I found out that receiving files using obexpushd works well...

David avatar
cn flag
You may want to clarify the title. The files are not empty according to the question. The directory you expected to find them in has no files.
Martin Rosenau avatar
ke flag
@David I changed the title
Score:0
ke flag

I found the answer myself:

My HOME directory is a symlink to a directory:

/home/myname is a symlink to /other_directory.

By default, obexd (which is used by both the built-in file receiver and bt-obex) checks that both the temporary file destination (in ~/.cache/obexd) and the "final" one (in ~/Downloads) really are in a sub-directory of the HOME directory.

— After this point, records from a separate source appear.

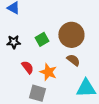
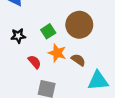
brown semicircle: (73, 60) -> (78, 60), moved
orange star: (48, 72) -> (57, 53), moved

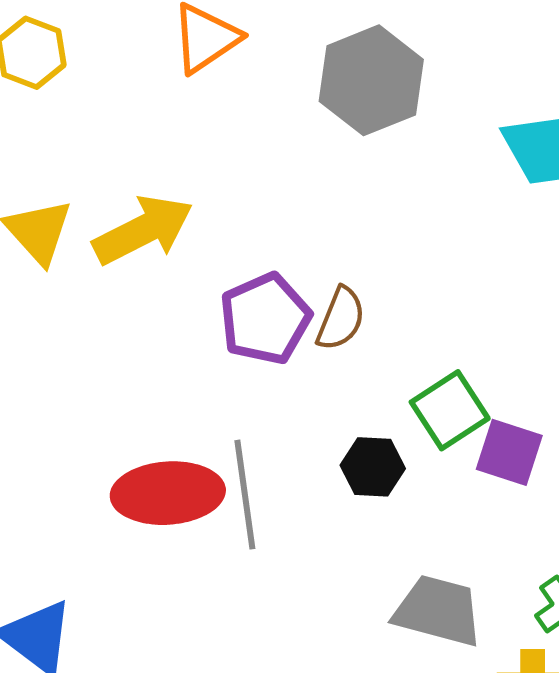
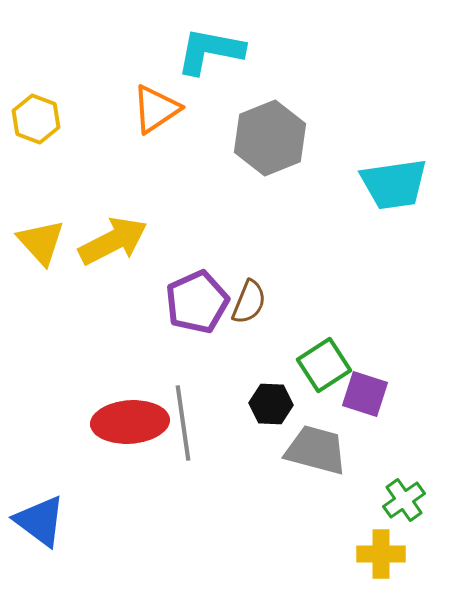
gray trapezoid: (438, 611) -> (316, 450), moved

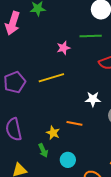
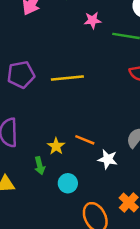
pink star: (63, 48) -> (93, 20), moved
white star: (93, 99) -> (108, 159), moved

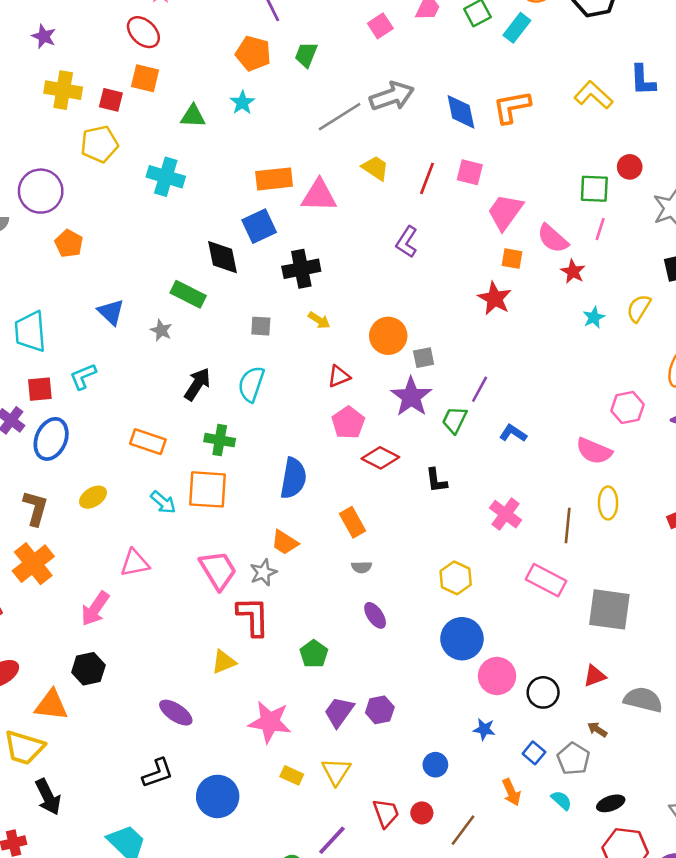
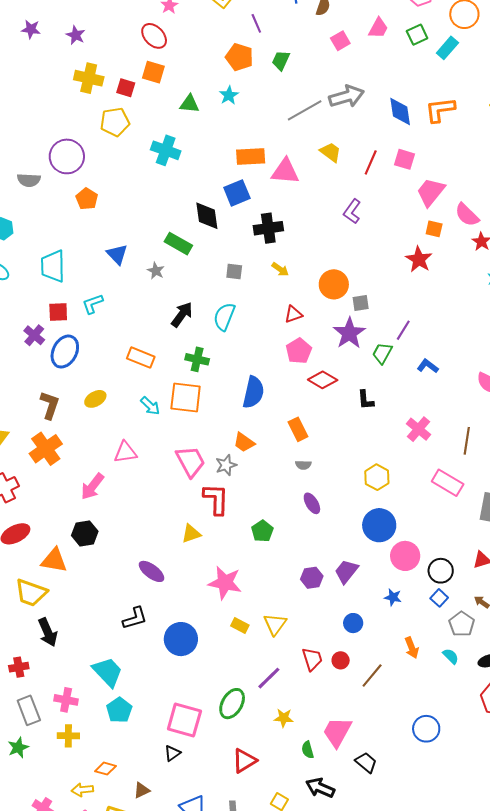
purple trapezoid: (339, 712) -> (346, 571), moved
blue square: (534, 753) -> (439, 598), moved

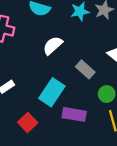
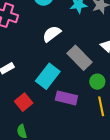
gray rectangle: (85, 69) -> (79, 58), size x1.4

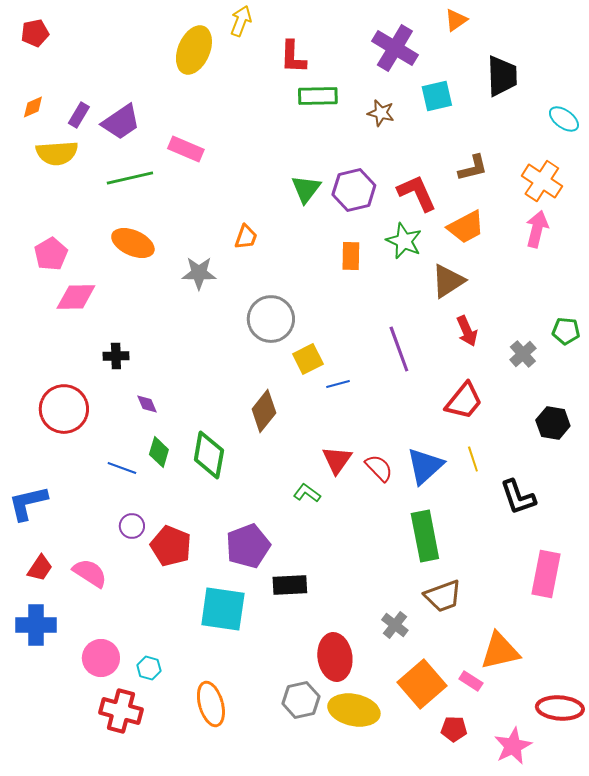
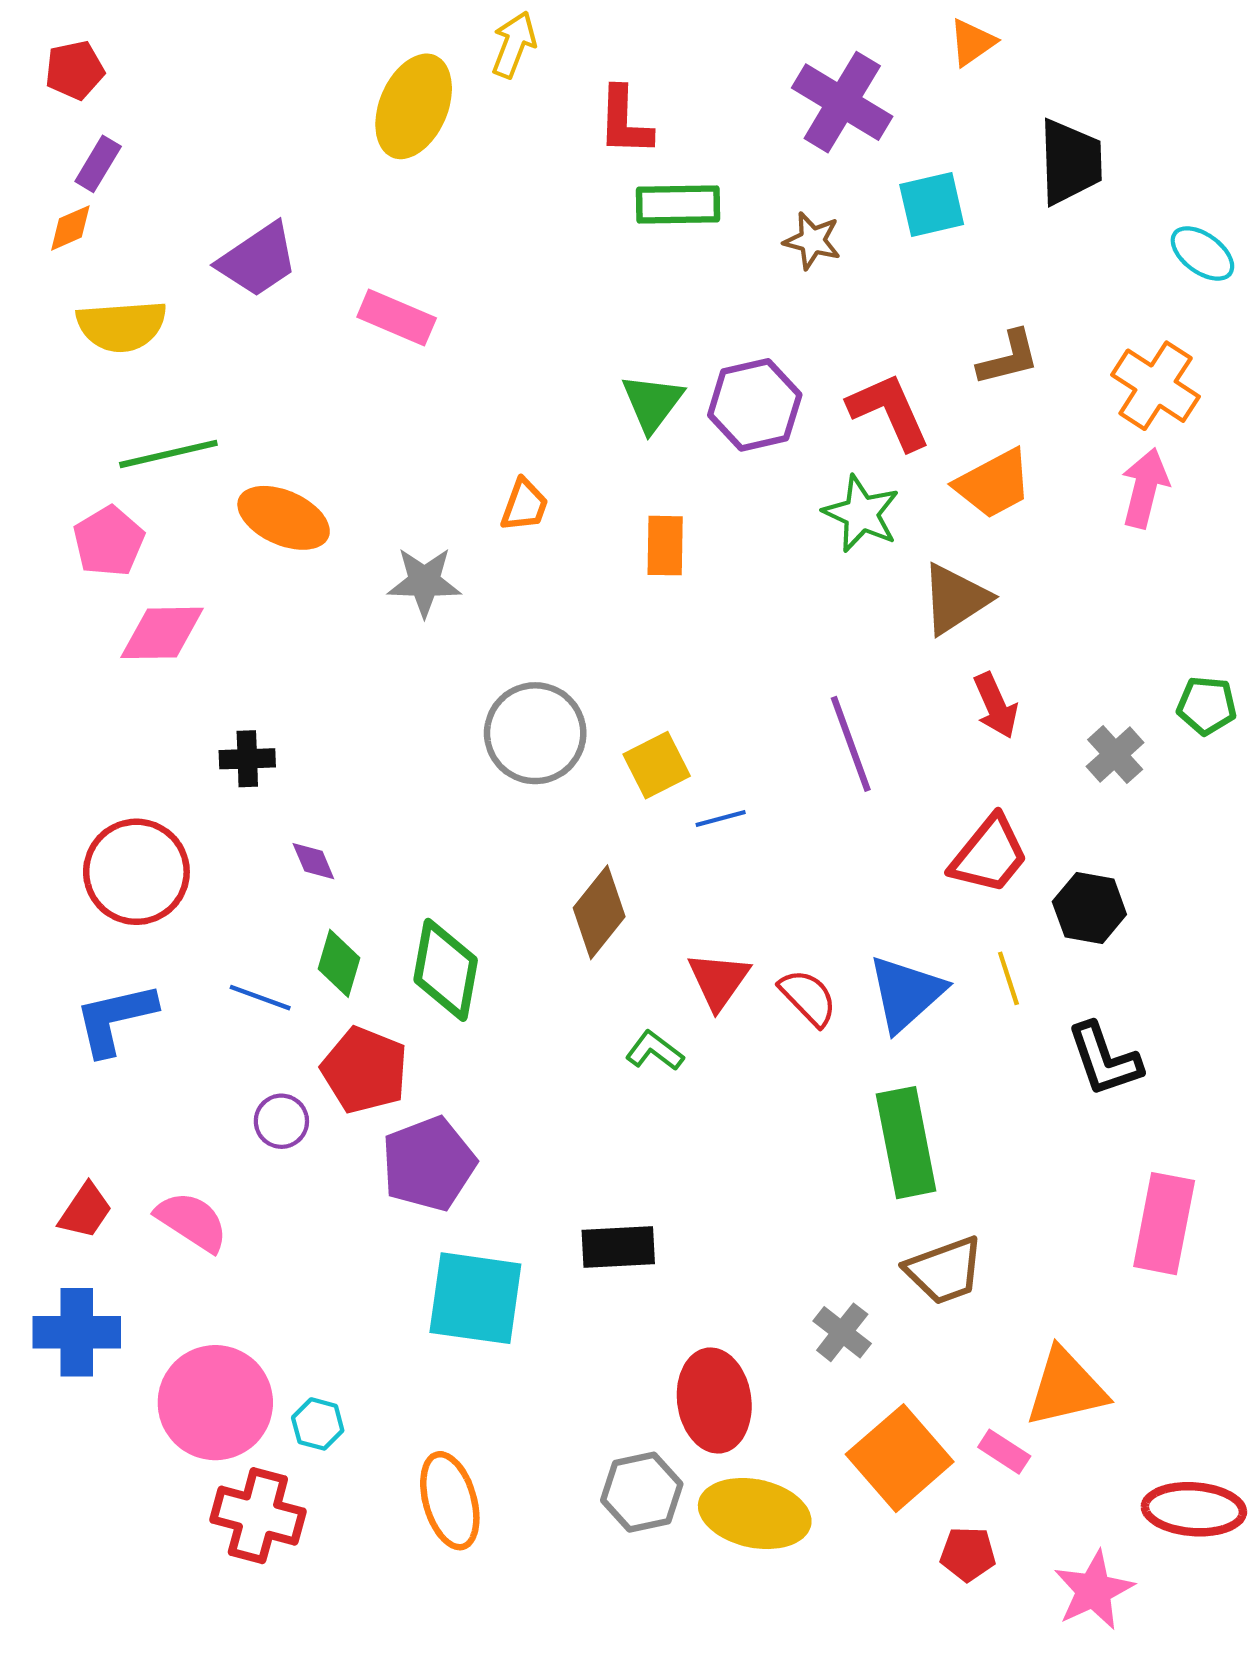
purple rectangle: (79, 115) -> (98, 164), moved
green line: (130, 178) -> (168, 454), moved
orange rectangle: (351, 256) -> (665, 546), moved
gray circle: (271, 319) -> (535, 733), moved
brown diamond: (264, 411) -> (599, 912), moved
black hexagon: (553, 423) -> (1089, 908), moved
blue L-shape: (28, 503) -> (115, 1019), moved
red pentagon: (171, 546) -> (365, 1070), moved
purple pentagon: (248, 546) -> (429, 1164), moved
pink circle: (101, 658) -> (215, 1403), size x1.4

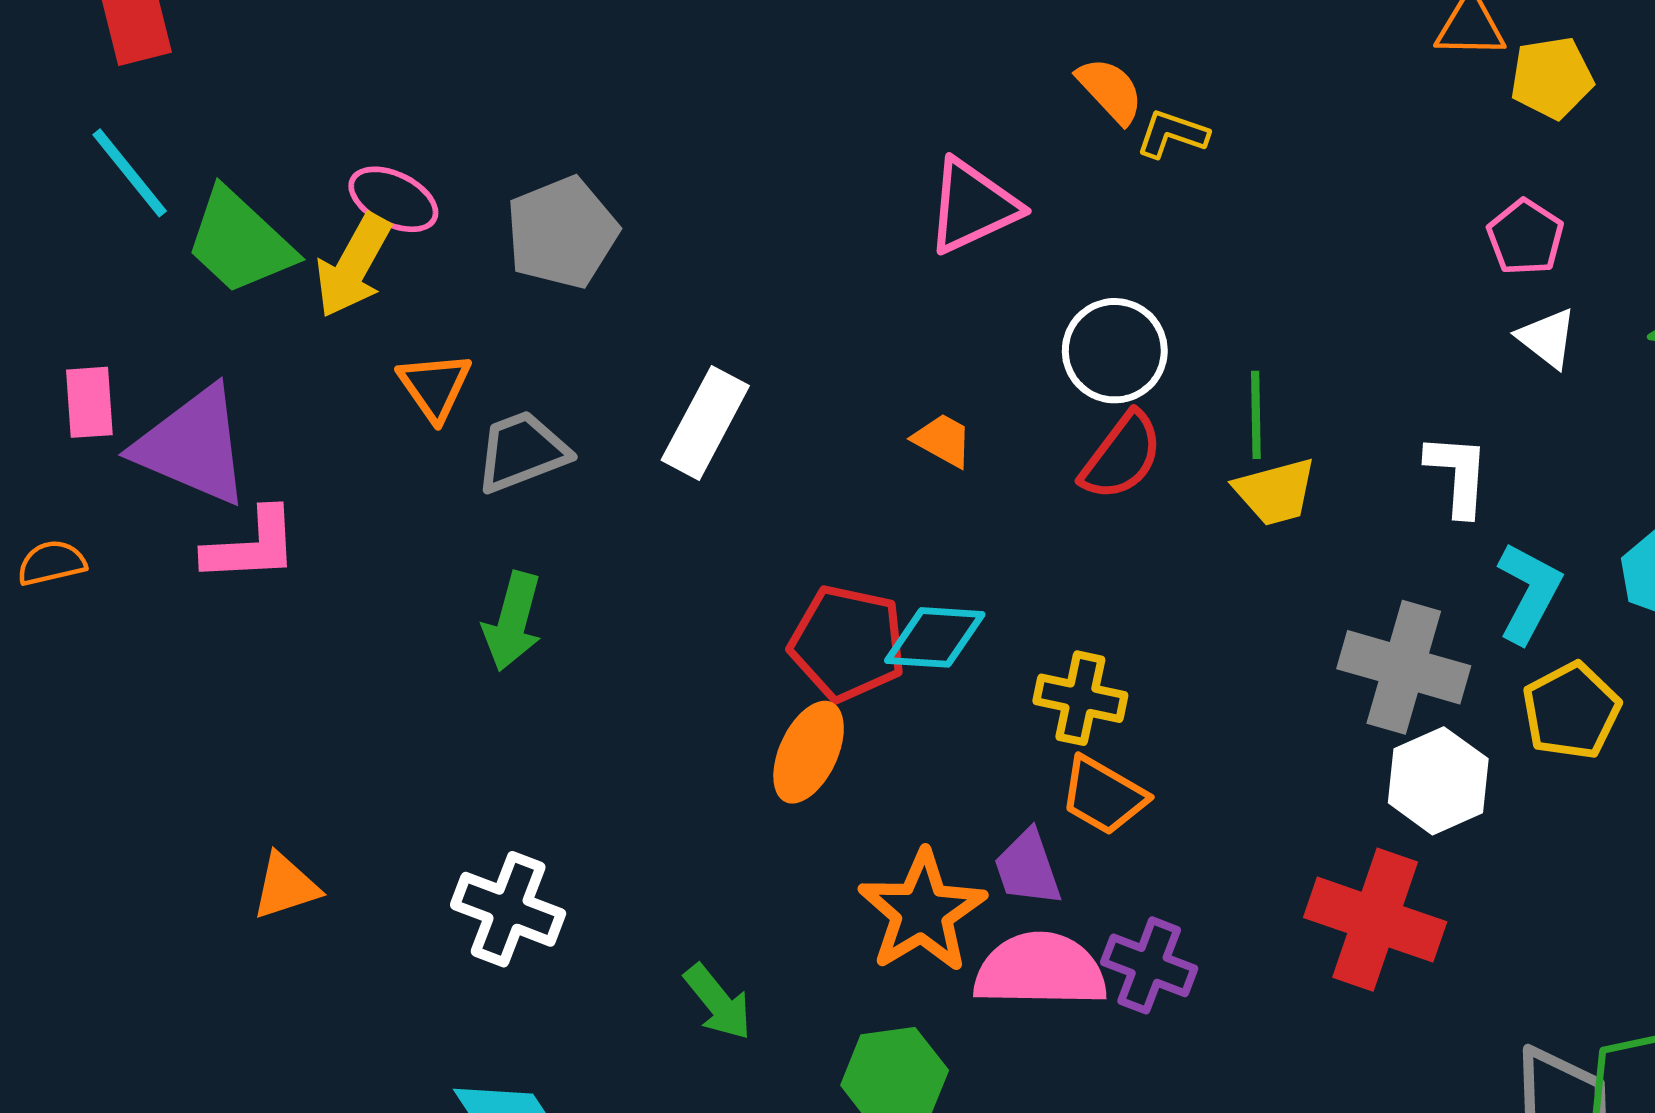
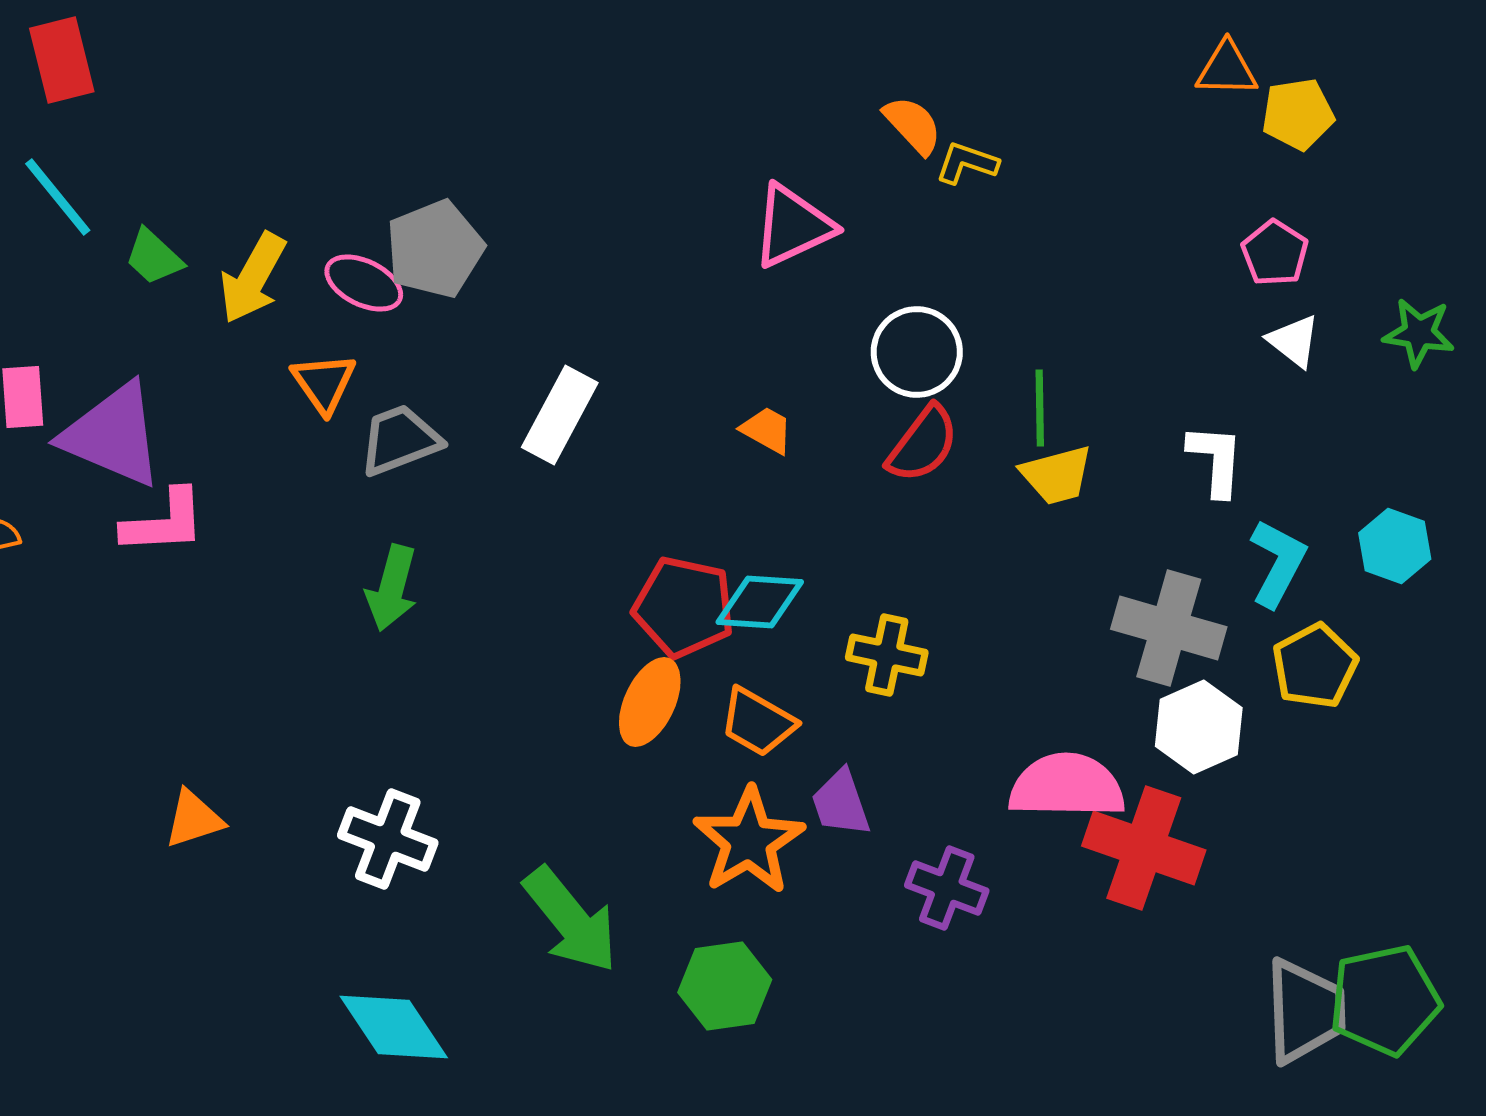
pink ellipse: (393, 199) -> (364, 283), moved
green trapezoid: (240, 242) -> (154, 257), size x0.6
orange trapezoid: (1103, 796) -> (758, 722), moved
pink semicircle: (1040, 970) -> (1067, 786), moved
green arrow: (718, 1002) -> (571, 920), size x1.6

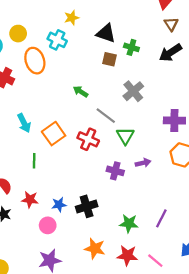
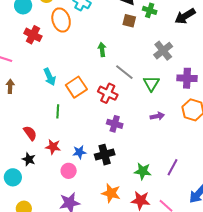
gray cross: (133, 91) -> (163, 51), moved
green arrow: (81, 92) -> (102, 49), turned 48
green triangle: (125, 136) -> (151, 83), moved
purple cross: (115, 171) -> (115, 124), moved

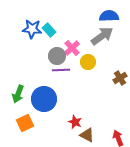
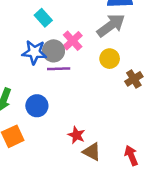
blue star: (32, 29) -> (34, 52), moved
yellow circle: (88, 62) -> (110, 59), moved
blue circle: (44, 99) -> (37, 106), size x0.7

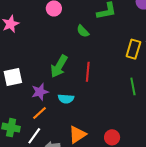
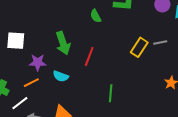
green arrow: (59, 66) -> (63, 43), turned -65
green line: (133, 86) -> (111, 93), moved

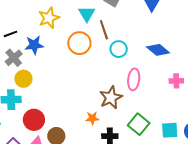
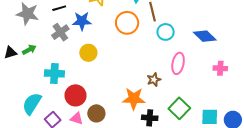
yellow circle: (23, 79) -> (88, 53), moved
brown star: (111, 98) -> (154, 80), size x0.6
orange star: (92, 118) -> (134, 99), size x1.6

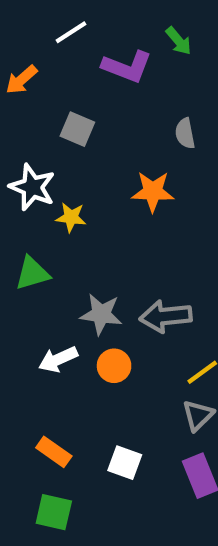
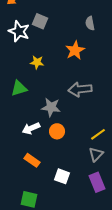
white star: (32, 187) -> (19, 31), moved
orange star: (153, 192) -> (75, 50), turned -30
gray arrow: (166, 316) -> (80, 89), moved
orange rectangle: (54, 452) -> (32, 160), moved

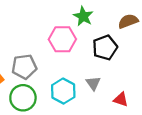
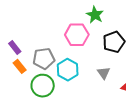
cyan hexagon: (63, 91) -> (68, 70), moved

obexd uses the "real" directory name if symlinks are involved, so it finds out that the full file name /other_directory/.cache/obexd/... does not start with /home/myname/ and refuses to continue the operation.

A solution is doing a pkill obexd and re-starting obexd passing the real home directory name using the -r argument.

I assume that this check is done to avoid that somebody overwrites a file like /usr/bin/ls by sending a file named ../../../../../usr/bin/ls.

Interestingly, this check is done after obexd has opened the file with O_CREAT|O_TRUNC flags, so in this case, /usr/bin/ls would be overwritten by an empty file!